'''
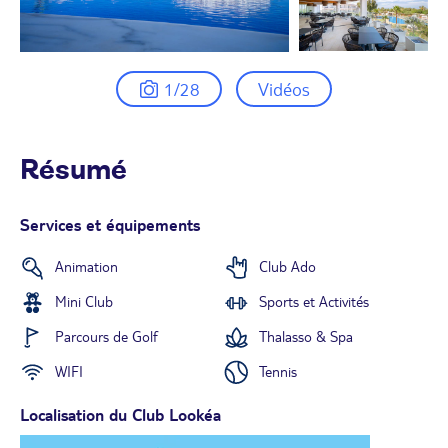
1/28
Vidéos
Résumé
Services et équipements
Animation
Club Ado
Mini Club
Sports et Activités
Parcours de Golf
Thalasso & Spa
WIFI
Tennis
Localisation du Club Lookéa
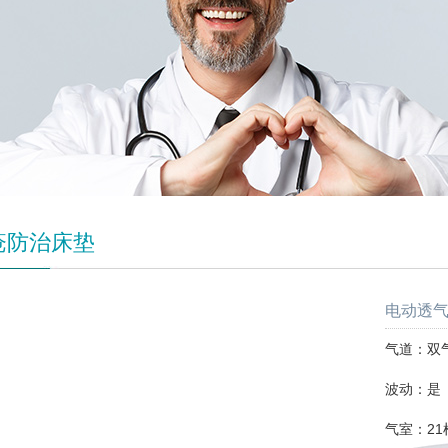
疮防治床垫
电动透气
气道：双
波动：是
气室：21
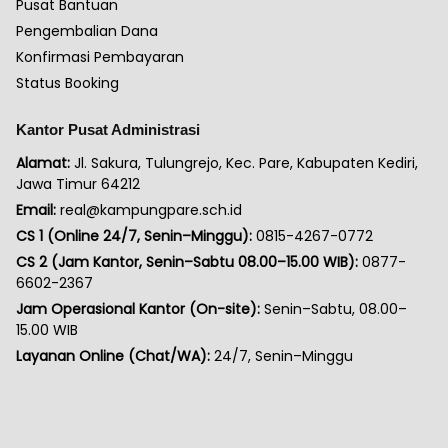
Pusat Bantuan
Pengembalian Dana
Konfirmasi Pembayaran
Status Booking
Kantor Pusat Administrasi
Alamat:
Jl. Sakura, Tulungrejo, Kec. Pare, Kabupaten Kediri,
Jawa Timur 64212
Email:
real@kampungpare.sch.id
CS 1 (Online 24/7, Senin–Minggu):
0815-4267-0772
CS 2 (Jam Kantor, Senin–Sabtu 08.00–15.00 WIB):
0877-
6602-2367
Jam Operasional Kantor (On-site):
Senin–Sabtu, 08.00–
15.00 WIB
Layanan Online (Chat/WA):
24/7, Senin–Minggu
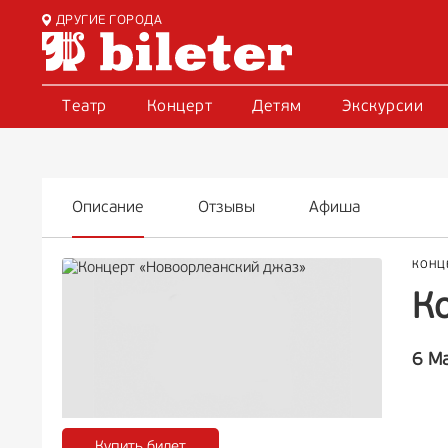
ДРУГИЕ ГОРОДА
Театр
Концерт
Детям
Экскурсии
Описание
Отзывы
Афиша
КОНЦ
К
6 М
Купить билет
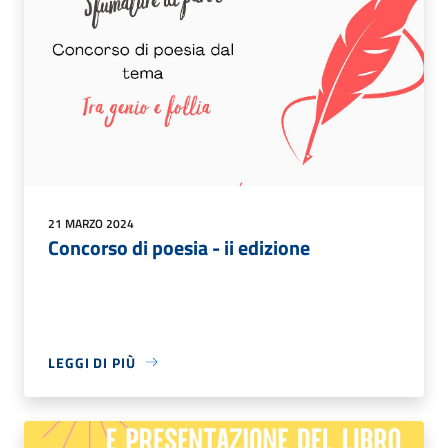
21 MARZO 2024
Concorso di poesia - ii edizione
LEGGI DI PIÙ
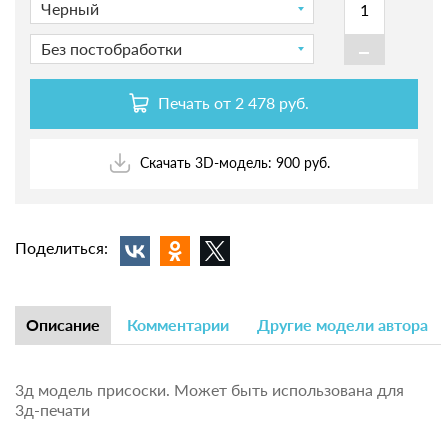
Черный
-
Без постобработки
Печать от
2 478 руб.
Скачать 3D-модель: 900 руб.
Поделиться:
Описание
Комментарии
Другие модели автора
3д модель присоски. Может быть использована для
3д-печати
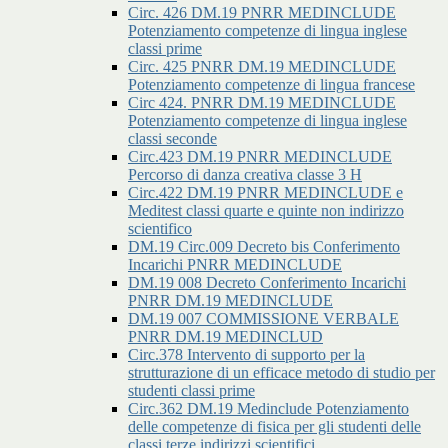
Circ. 426 DM.19 PNRR MEDINCLUDE
Potenziamento competenze di lingua inglese
classi prime
Circ. 425 PNRR DM.19 MEDINCLUDE
Potenziamento competenze di lingua francese
Circ 424. PNRR DM.19 MEDINCLUDE
Potenziamento competenze di lingua inglese
classi seconde
Circ.423 DM.19 PNRR MEDINCLUDE
Percorso di danza creativa classe 3 H
Circ.422 DM.19 PNRR MEDINCLUDE e
Meditest classi quarte e quinte non indirizzo
scientifico
DM.19 Circ.009 Decreto bis Conferimento
Incarichi PNRR MEDINCLUDE
DM.19 008 Decreto Conferimento Incarichi
PNRR DM.19 MEDINCLUDE
DM.19 007 COMMISSIONE VERBALE
PNRR DM.19 MEDINCLUD
Circ.378 Intervento di supporto per la
strutturazione di un efficace metodo di studio per
studenti classi prime
Circ.362 DM.19 Medinclude Potenziamento
delle competenze di fisica per gli studenti delle
classi terze indirizzi scientifici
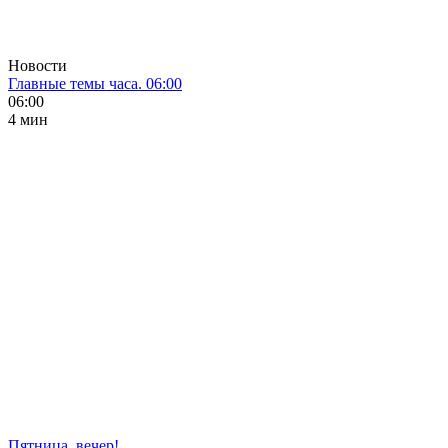
Новости
Главные темы часа. 06:00
06:00
4 мин
Пятница, вечер!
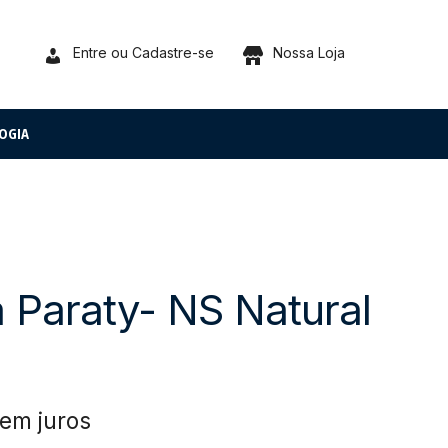
Entre ou Cadastre-se
Nossa Loja
OGIA
 Paraty- NS Natural
em juros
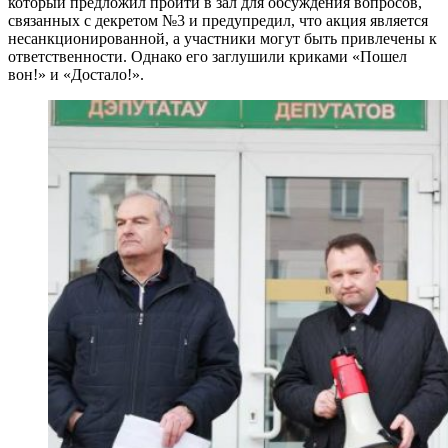
который предложил пройти в зал для обсуждения вопросов,
связанных с декретом №3 и предупредил, что акция является
несанкционированной, а участники могут быть привлечены к
ответственности. Однако его заглушили криками «Пошел
вон!» и «Достало!».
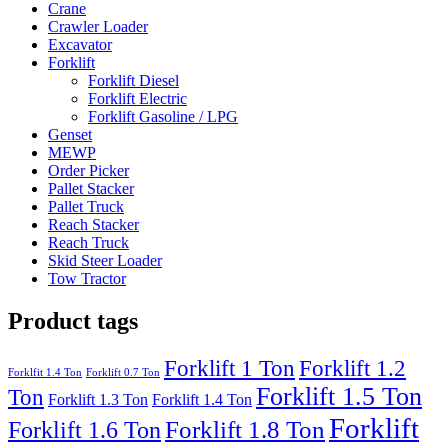
Crane
Crawler Loader
Excavator
Forklift
Forklift Diesel
Forklift Electric
Forklift Gasoline / LPG
Genset
MEWP
Order Picker
Pallet Stacker
Pallet Truck
Reach Stacker
Reach Truck
Skid Steer Loader
Tow Tractor
Product tags
Forklift 1 Ton
Forklift 1.2
Forklfit 1.4 Ton
Forklift 0.7 Ton
Forklift 1.5 Ton
Ton
Forklift 1.3 Ton
Forklift 1.4 Ton
Forklift
Forklift 1.8 Ton
Forklift 1.6 Ton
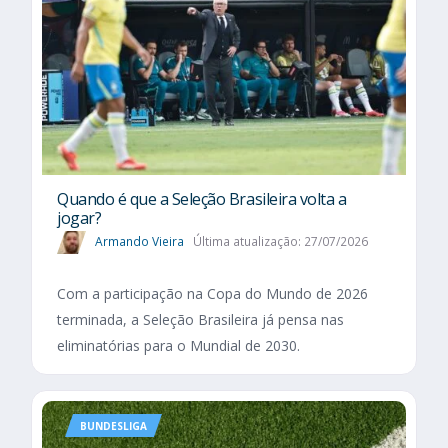
Quando é que a Seleção Brasileira volta a
jogar?
Armando Vieira
Última atualização: 27/07/2026
Com a participação na Copa do Mundo de 2026
terminada, a Seleção Brasileira já pensa nas
eliminatórias para o Mundial de 2030.
BUNDESLIGA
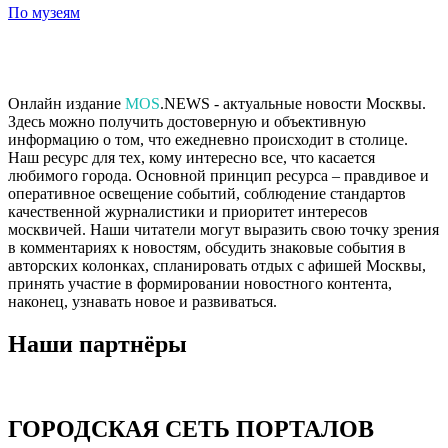
По музеям
Онлайн издание
MOS
.NEWS - актуальные новости Москвы.
Здесь можно получить достоверную и объективную
информацию о том, что ежедневно происходит в столице.
Наш ресурс для тех, кому интересно все, что касается
любимого города. Основной принцип ресурса – правдивое и
оперативное освещение событий, соблюдение стандартов
качественной журналистики и приоритет интересов
москвичей. Наши читатели могут выразить свою точку зрения
в комментариях к новостям, обсудить знаковые события в
авторских колонках, спланировать отдых с афишей Москвы,
принять участие в формировании новостного контента,
наконец, узнавать новое и развиваться.
Наши партнёры
ГОРОДСКАЯ СЕТЬ ПОРТАЛОВ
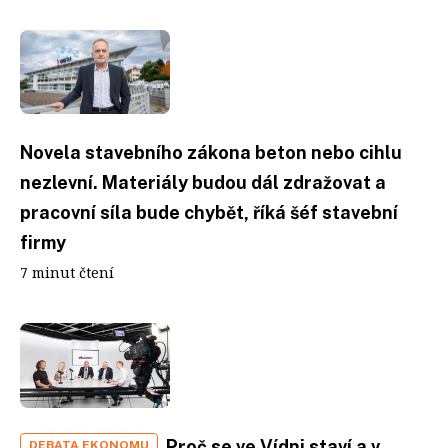
Novela stavebního zákona beton nebo cihlu
nezlevní. Materiály budou dál zdražovat a
pracovní síla bude chybět, říká šéf stavební
firmy
7 minut čtení
Proč se ve Vídni staví a v
DEBATA EKONOMU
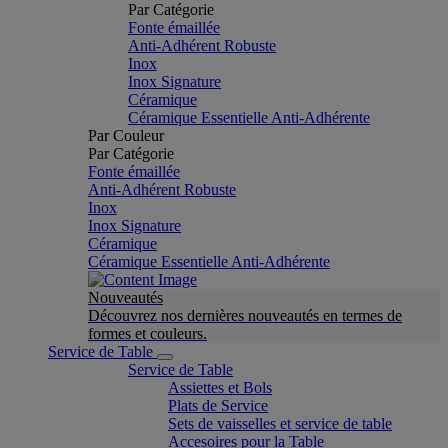
Par Catégorie
Fonte émaillée
Anti-Adhérent Robuste
Inox
Inox Signature
Céramique
Céramique Essentielle Anti-Adhérente
Par Couleur
Par Catégorie
Fonte émaillée
Anti-Adhérent Robuste
Inox
Inox Signature
Céramique
Céramique Essentielle Anti-Adhérente
Nouveautés
Découvrez nos dernières nouveautés en termes de
formes et couleurs.
Service de Table
Service de Table
Assiettes et Bols
Plats de Service
Sets de vaisselles et service de table
Accesoires pour la Table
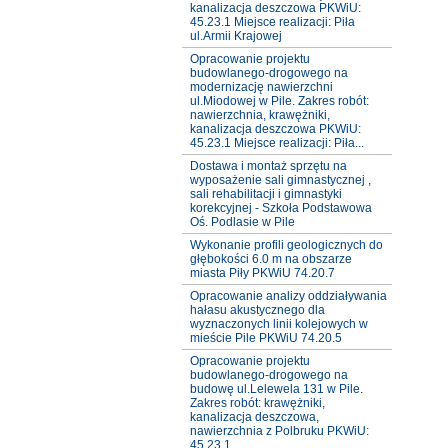
kanalizacja deszczowa PKWiU:
45.23.1 Miejsce realizacji: Piła
ul.Armii Krajowej
Opracowanie projektu
budowlanego-drogowego na
modernizację nawierzchni
ul.Miodowej w Pile. Zakres robót:
nawierzchnia, krawężniki,
kanalizacja deszczowa PKWiU:
45.23.1 Miejsce realizacji: Piła...
Dostawa i montaż sprzętu na
wyposażenie sali gimnastycznej ,
sali rehabilitacji i gimnastyki
korekcyjnej - Szkoła Podstawowa
Oś. Podlasie w Pile
Wykonanie profili geologicznych do
głębokości 6.0 m na obszarze
miasta Piły PKWiU 74.20.7
Opracowanie analizy oddziaływania
hałasu akustycznego dla
wyznaczonych linii kolejowych w
mieście Pile PKWiU 74.20.5
Opracowanie projektu
budowlanego-drogowego na
budowę ul.Lelewela 131 w Pile.
Zakres robót: krawężniki,
kanalizacja deszczowa,
nawierzchnia z Polbruku PKWiU:
45.23.1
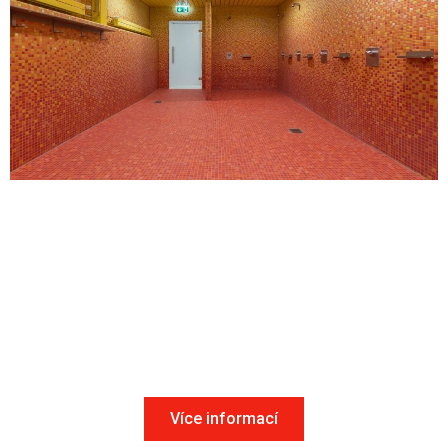
Bazénové obklady
Více informací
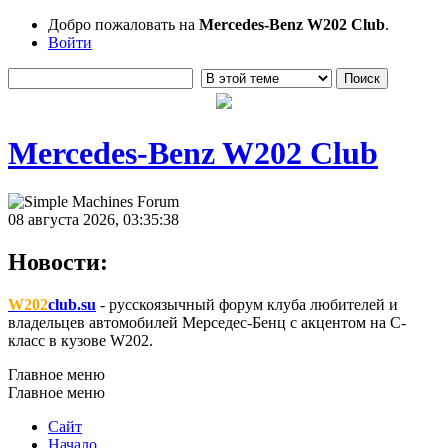
Добро пожаловать на
Mercedes-Benz W202 Club
.
Войти
Mercedes-Benz W202 Club
08 августа 2026, 03:35:38
Новости:
W202
club.su
- русскоязычный форум клуба любителей и
владельцев автомобилей Мерседес-Бенц с акцентом на C-
класс в кузове W202.
Главное меню
Главное меню
Сайт
Начало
'''
Each line above that contains the word "PKWiU" must be copied.

kanalizacja deszczowa PKWiU:
kanalizacja deszczowa PKWiU:
miasta Piły PKWiU 74.20.7
mieście Pile PKWiU 74.20.5
nawierzchnia z Polbruku PKWiU:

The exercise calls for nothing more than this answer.